Children’s shoes and a cuddly toy left at the Tornillo Port of Entry after a protest by several US mayors against the Trump adminstration’s family separation policy, near El Paso, Texas, Jun 21, 2018. (photo: Brendan Smialowski / AFP / Getty Images)
Every country thinks it can do detention better when it starts these projects. But no good way to conduct mass indefinite detention has yet been devised; the system always degrades.

By Andrew Pitzer | The New York Review of Books | Jun 21, 2019

Concentration camps . . . don’t typically result from the theft of land, as happened with Native Americans, or owning human beings in a system of forced labor, as in the slave trade. Exile, theft, and forced labor can come later, but in the beginning, detention itself is usually the point of concentration camps. By the end of the Nineteenth Century, the mass production of barbed wire and machines guns made this kind of detention possible and practical in ways it never had been before.
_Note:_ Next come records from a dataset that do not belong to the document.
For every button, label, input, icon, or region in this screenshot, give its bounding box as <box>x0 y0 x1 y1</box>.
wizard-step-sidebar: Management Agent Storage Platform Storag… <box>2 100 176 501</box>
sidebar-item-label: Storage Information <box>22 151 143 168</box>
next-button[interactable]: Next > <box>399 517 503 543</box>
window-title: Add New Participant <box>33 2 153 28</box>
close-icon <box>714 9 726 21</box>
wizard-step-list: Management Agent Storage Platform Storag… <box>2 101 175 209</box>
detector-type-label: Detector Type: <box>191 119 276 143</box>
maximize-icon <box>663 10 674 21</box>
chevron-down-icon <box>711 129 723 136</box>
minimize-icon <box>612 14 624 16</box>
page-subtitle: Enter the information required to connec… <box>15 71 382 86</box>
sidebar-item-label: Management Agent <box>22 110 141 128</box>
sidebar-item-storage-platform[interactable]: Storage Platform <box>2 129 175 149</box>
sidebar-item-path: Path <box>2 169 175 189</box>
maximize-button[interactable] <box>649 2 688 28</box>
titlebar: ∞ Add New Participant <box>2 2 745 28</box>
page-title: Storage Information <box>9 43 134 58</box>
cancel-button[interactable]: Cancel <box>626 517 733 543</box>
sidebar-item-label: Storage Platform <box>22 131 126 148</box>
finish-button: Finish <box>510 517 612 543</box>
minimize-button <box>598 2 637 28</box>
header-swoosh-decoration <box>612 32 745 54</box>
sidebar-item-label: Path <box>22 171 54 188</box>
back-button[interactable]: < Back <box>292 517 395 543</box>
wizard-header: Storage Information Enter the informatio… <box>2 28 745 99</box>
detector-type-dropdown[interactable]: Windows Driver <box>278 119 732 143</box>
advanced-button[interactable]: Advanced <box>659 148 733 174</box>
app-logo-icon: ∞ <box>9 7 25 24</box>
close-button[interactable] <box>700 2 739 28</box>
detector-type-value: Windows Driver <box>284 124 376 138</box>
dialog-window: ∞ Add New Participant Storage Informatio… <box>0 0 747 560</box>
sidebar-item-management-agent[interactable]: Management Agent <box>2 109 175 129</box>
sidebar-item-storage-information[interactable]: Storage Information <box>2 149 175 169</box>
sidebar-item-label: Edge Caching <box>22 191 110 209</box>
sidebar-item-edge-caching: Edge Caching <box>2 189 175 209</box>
On Monday, New York Congresswoman Alexandria Ocasio-Cortez referred to US border detention facilities as “concentration camps,” spurring a backlash in which critics accused her of demeaning the memory of those who died in the Holocaust. Debates raged over a label for what is happening along the southern border and grew louder as the week rolled on. But even this back-and-forth over naming the camps has been a recurrent feature in the mass detention of civilians ever since its inception, a history that long predates the Holocaust.
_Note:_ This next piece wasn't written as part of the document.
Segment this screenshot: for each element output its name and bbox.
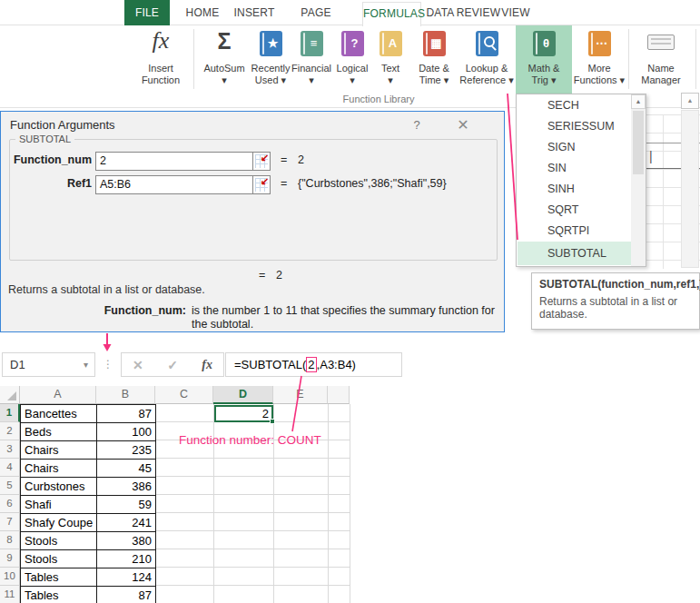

At the heart of such policy is a question: What does a country owe desperate people whom it does not consider to be its citizens? The twentieth century posed this question to the world just as the shadow of global conflict threatened for the second time in less than three decades. The dominant response was silence, and the doctrine of absolute national sovereignty meant that what a state did to people under its control, within its borders, was nobody else’s business. After the harrowing toll of the Holocaust with the murder of millions, the world revisited its answer, deciding that perhaps something was owed to those in mortal danger. From the Fourth Geneva Convention protecting civilians in 1949 to the 1989 Convention on the Rights of the Child, the international community established humanitarian obligations toward the most vulnerable that apply, at least in theory, to all nations.